Case-based learning engages students in discussion of real-world scenarios. Cases present a disciplinary problem for which students engage in groups to work together to examine, analyze, and propose resolutions for it. Queen’s University offers teaching strategies and resources for integrating case-based learning into a course. Yale University highlights several of case-based learning’s defining characteristics, including versatility, storytelling, and self-guided learning, and examples from Science, Medicine, Public Health, Law, Business, and Humanities.
Project-based learning engages students to tackle authentic problems using design-based thinking. For Larmer and Mergendoller (2010), a project is appropriate for this model when it meets two criteria: students perceive this work as personally meaningful and the project fulfills an educational purpose. The University of Lethbridge recommends faculty keep six things in mind as they design assignments and assessments using project-based learning:
- Projects should be based on a real-world problem
- Projects should not have a predetermined outcome
- Break the projects down into multiple tasks
- Have students track their progress
- Have students share their project progress with you and their peers
- Have students produce something as a way to close the project, e.g., presentation, poster, report
Harvard Business Publishing also lists five best practices for project-based learning, particularly when working with industry and community partners.
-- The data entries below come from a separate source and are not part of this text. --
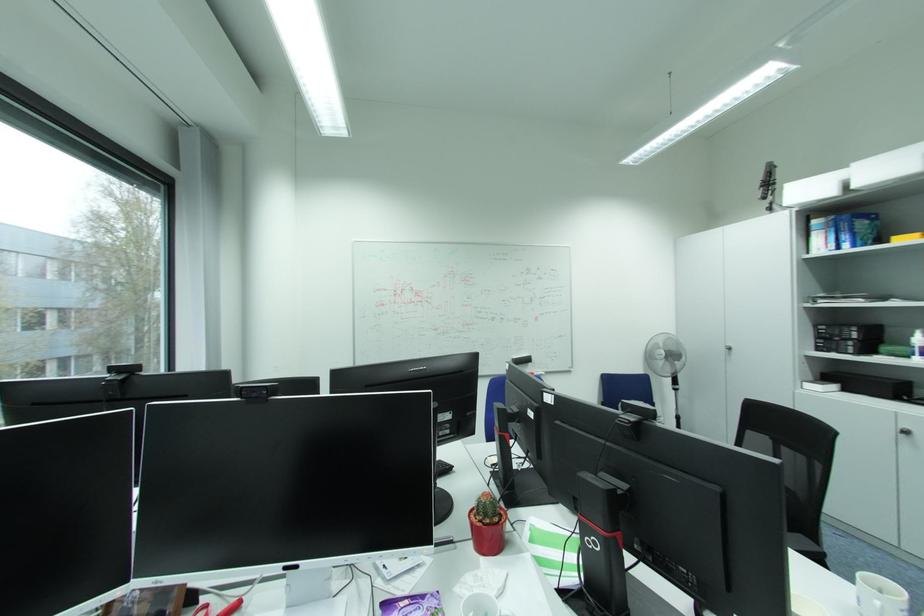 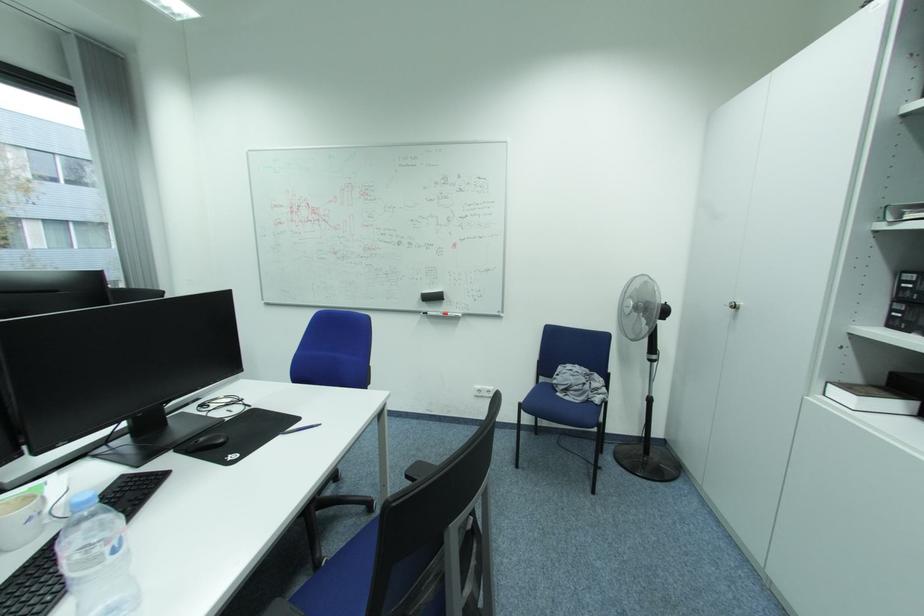 What movement of the cameraman would produce the second image?

The cameraman walked toward right, forward. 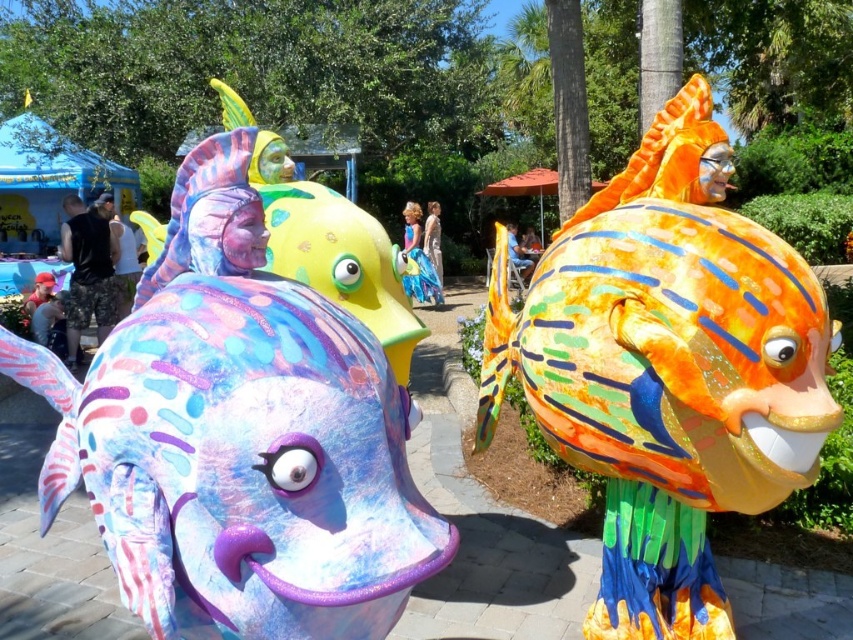 You are standing at the point marked as point (260, 416). You want to walk to the nearest fish sculpture. Which one should you walk towards?

The fish sculptures are 4.04 feet apart. Since you are at point (260, 416), you should walk towards the nearest fish sculpture based on their positions. However, without specific coordinates for the fish sculptures, it is impossible to determine which one is closer.

Based on the photo, you are at a park and see two fish sculptures, the pastel painted fish at center and the shiny orange fish at center. Which one is bigger?

The shiny orange fish at center is bigger than the pastel painted fish at center.

You are at a park event and see two fish sculptures, the pastel painted fish at center and the shiny orange fish at center. Which one is located to the left of the other?

The pastel painted fish at center is positioned on the left side of the shiny orange fish at center. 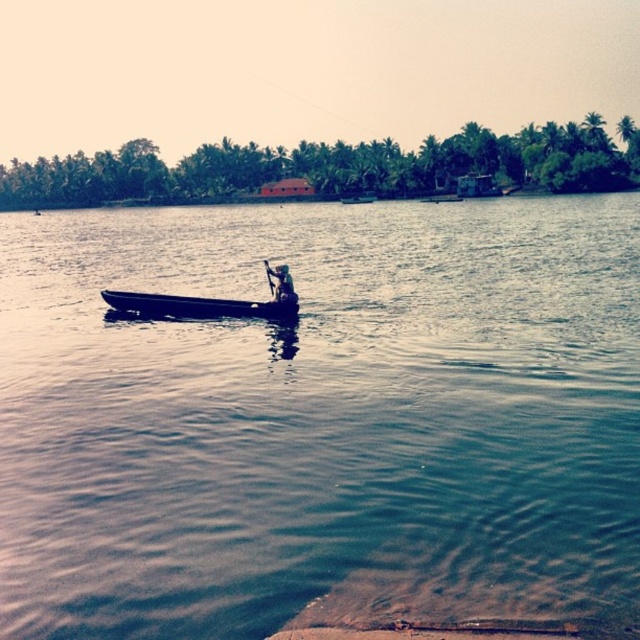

Inquiry-based learning engages students in the research process by learning disciplinary content while engaging and refining their inquiry-skills. McMaster University identifies six basic features of an inquiry-based course:
- Is question-driven (rather than topic or thesis-driven)
- Starts off with a general theme
- Emphasizes asking good research questions
- Builds the library, interview, research, and critical thinking skills necessary to engage in the inquiry and report on their learning
- Includes some mechanism for students to monitor their progress throughout the course
- Draws on the expertise of the instructor to model effective inquiry and promote reflection.
Queen’s University offers inquiry-based teaching strategies, guidelines, and resources for those wishing to get started.